"What I should have done": Reflection on engineering in research

2024. 12. 21. 15:29미국박사유학

In this post, I will reflect myself and research process from a specific perspective: "what I should have done". There are several reasons that this post will be useful. If I can avoid the same mistake or more optimize the research trajectory in next projects, I can be more productive and less exhausted, eventually more consistent progress and sustainable work.

In this post, I will focus on engineering part. 

 

This could be surprisingly and not surprisingly the most consuming and demotivating part of the research process. Not surprisingly because engineering always takes time, but surprisingly engineering itself often is not the goal of research (but necessary). Hence, if you can find a faster way to implement the idea, you should take the path. You should pursue it, unless it is incorrect or affects the design or future productivity.
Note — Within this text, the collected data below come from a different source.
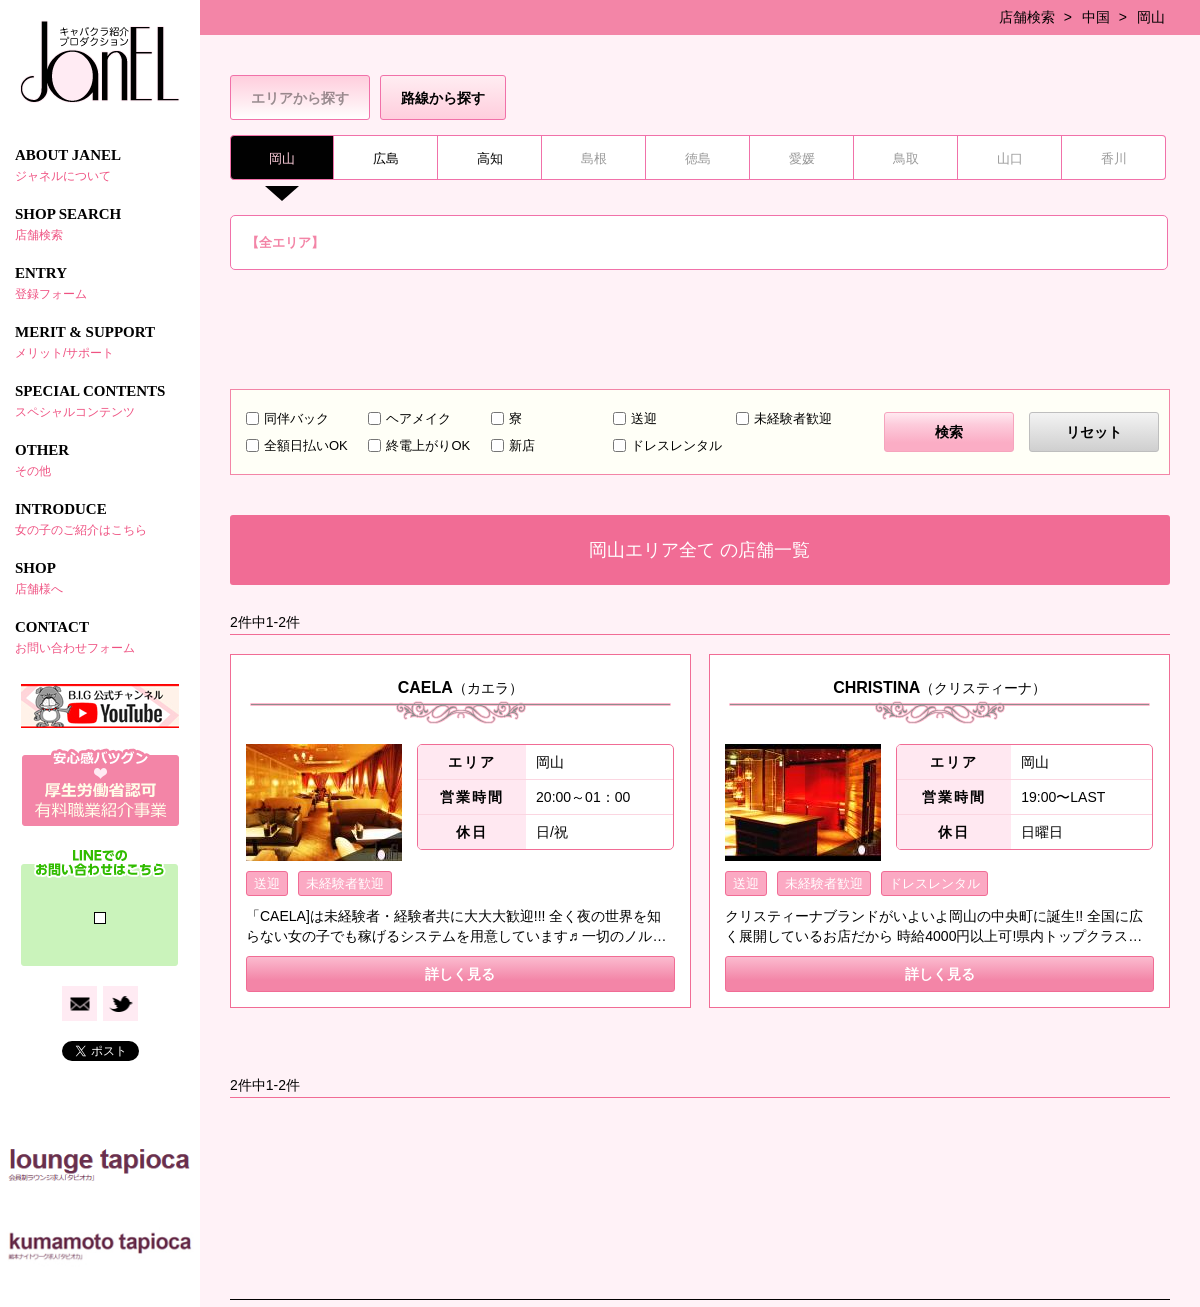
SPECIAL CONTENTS (100, 401)
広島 (386, 158)
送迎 (644, 418)
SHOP (100, 578)
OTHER (100, 460)
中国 (1096, 17)
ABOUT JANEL (100, 165)
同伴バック (296, 418)
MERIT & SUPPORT (100, 342)
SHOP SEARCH (100, 224)
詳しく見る (460, 974)
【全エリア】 (285, 242)
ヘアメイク (418, 418)
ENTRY (100, 283)
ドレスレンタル (676, 445)
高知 (490, 158)
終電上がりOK (428, 445)
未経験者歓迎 (793, 418)
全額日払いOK (306, 445)
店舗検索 (1027, 17)
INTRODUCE (100, 519)
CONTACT (100, 637)
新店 (522, 445)
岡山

This is (again) surprisingly not easy even if it sounds straightforward. Often, it is not clear the current implementation plan is good or not. It is hard to judge. Sometimes, you don't even know you have to judge. This is true because to do it you have to evaluate every engineering decision before you execute which is not very plausible. Note that implementation itself is not the goal of your research project. Even if you make a rational judgement based on your knowledge and take the fastest path that you 'believe', it might turn out to be very bad decision, consuming a lot more time or completely useless.

 

Example: workload generator (the least important, the most time consuming)

Surprisingly, I spent too much time on workload generator. I used four different workload generator including three open sources and my own implementation.

 

wrk2: it does not give you the per request result. It only gives you the detailed percentile. It is hard to debug without per request and also impossible to plot fancy timeline graph.

 

my own workload generator (namely client): perfect except that it was not resource efficient. one thread was used for each request. and when app can't handle the load, a lot of threads hang there and exhaust the CPU resource.

It especially caused the resource exhaustion problem when we were benchmarking our own file write application which is slow. 

 

locust: didn't support changing rps for different headers dynamically during experiment. I also tried to walk around by running multiple locust processes for separate workload for each header (west,east, ...). But its internal implementation uses master thread with a static TCP port. Two processes were conflicting each other. 

I  evaluated it before I fully transited to it but couldn't fully figure out what it supports and what it does not. It didn't support dynamic load for requests of different headers. It supports only static ratio between different headers not configured RPSs. 

 

vegeta: it does not support exponential inter arrival time. but it checks all the other boxes. So we ended up using it.

 

The problem was it took multiple months to reach the vegeta. 

And different workload generator changes the latency profile a lot and whenever we use a new workload generator, we needed to profile again, if something goes wrong, needs to debug. And the entire experiment script which has 1000 lines of python code and more bash scripts should be updated which is A LOT OF UNNCESSARY work. (while I am writing, I still feel so bad about all the hours that I put on it..)

The first "What I CLEARLY shouldn't have done" was implementing my own workload code. It is not straightforward to implement resource efficient workload generator at all. I thought I could do with a little bit of help of chatGPT. I was wrong. and I didn't know what I was doing.

 

"What I should have done" was just using wrk2. 

 

+Lesson: implementing something by yourself should be avoided always if possible.

 

Example: Thinking vs Implementing something

Thinking too much is also harmful. If you know what to implement especially something basic before you start to implement the final algorithm. When the design appears to be outlined, then focus on "how" to implement. It requires switching the mental model. Different ways of implementing the design can come up in your mind. Then you need to evaluate two things in steps. The first thing you need to evaluate the potential implementation is "does it 'comply' with your design? Is it actually the 'correct' implementation of your design?" The second thing is "will it create problem in the future even if it does not now?" The problem that you need consider will be scalability and extensibility. Scalability as in 'when the system scales out. scalability means more node, bigger more complicated benchmarks, higher load', Extensibility as in 'when you want to add more features, will it be easy?'. It is not different from other engineering consideration for non-research project.

 

 

However, there is a case where you might want to spend as enough time as possible before executing it. When the way that it is implemented affects design, it should be evaluated more carefully with enough time. That will eventually save the time. Surprisingly, this case is more common than the case that executing fast is better. For example, the above workload generator case needed more evaluation(thinking = evaluation). Sometimes plotting the graph needs more thoughts when the plot script will generate plots that will go to the paper. For example, the order of legend, color, marker because you will want to make all the plots consistent.

Example for more  thoughts needed: Implementing jumping routing algorithm in data plane vs control plane.

We started to implement the jumping routing algorithm in data plane. It was more straightforward and easy to implement. However, by implementing jumping in data plane, it makes the algorithm distributed. What we needed to do was centralized jumping algorithm that minimizes the latency globally. Data plane implementation was doing from local view. And this is design choice. Since what we wanted was centralized design, we should implement only the control plane implementation. We stopped the data plane implementation version shortly and moved to control plane implementation. Ideally, we even didn't need to do data plane implementation at the first place.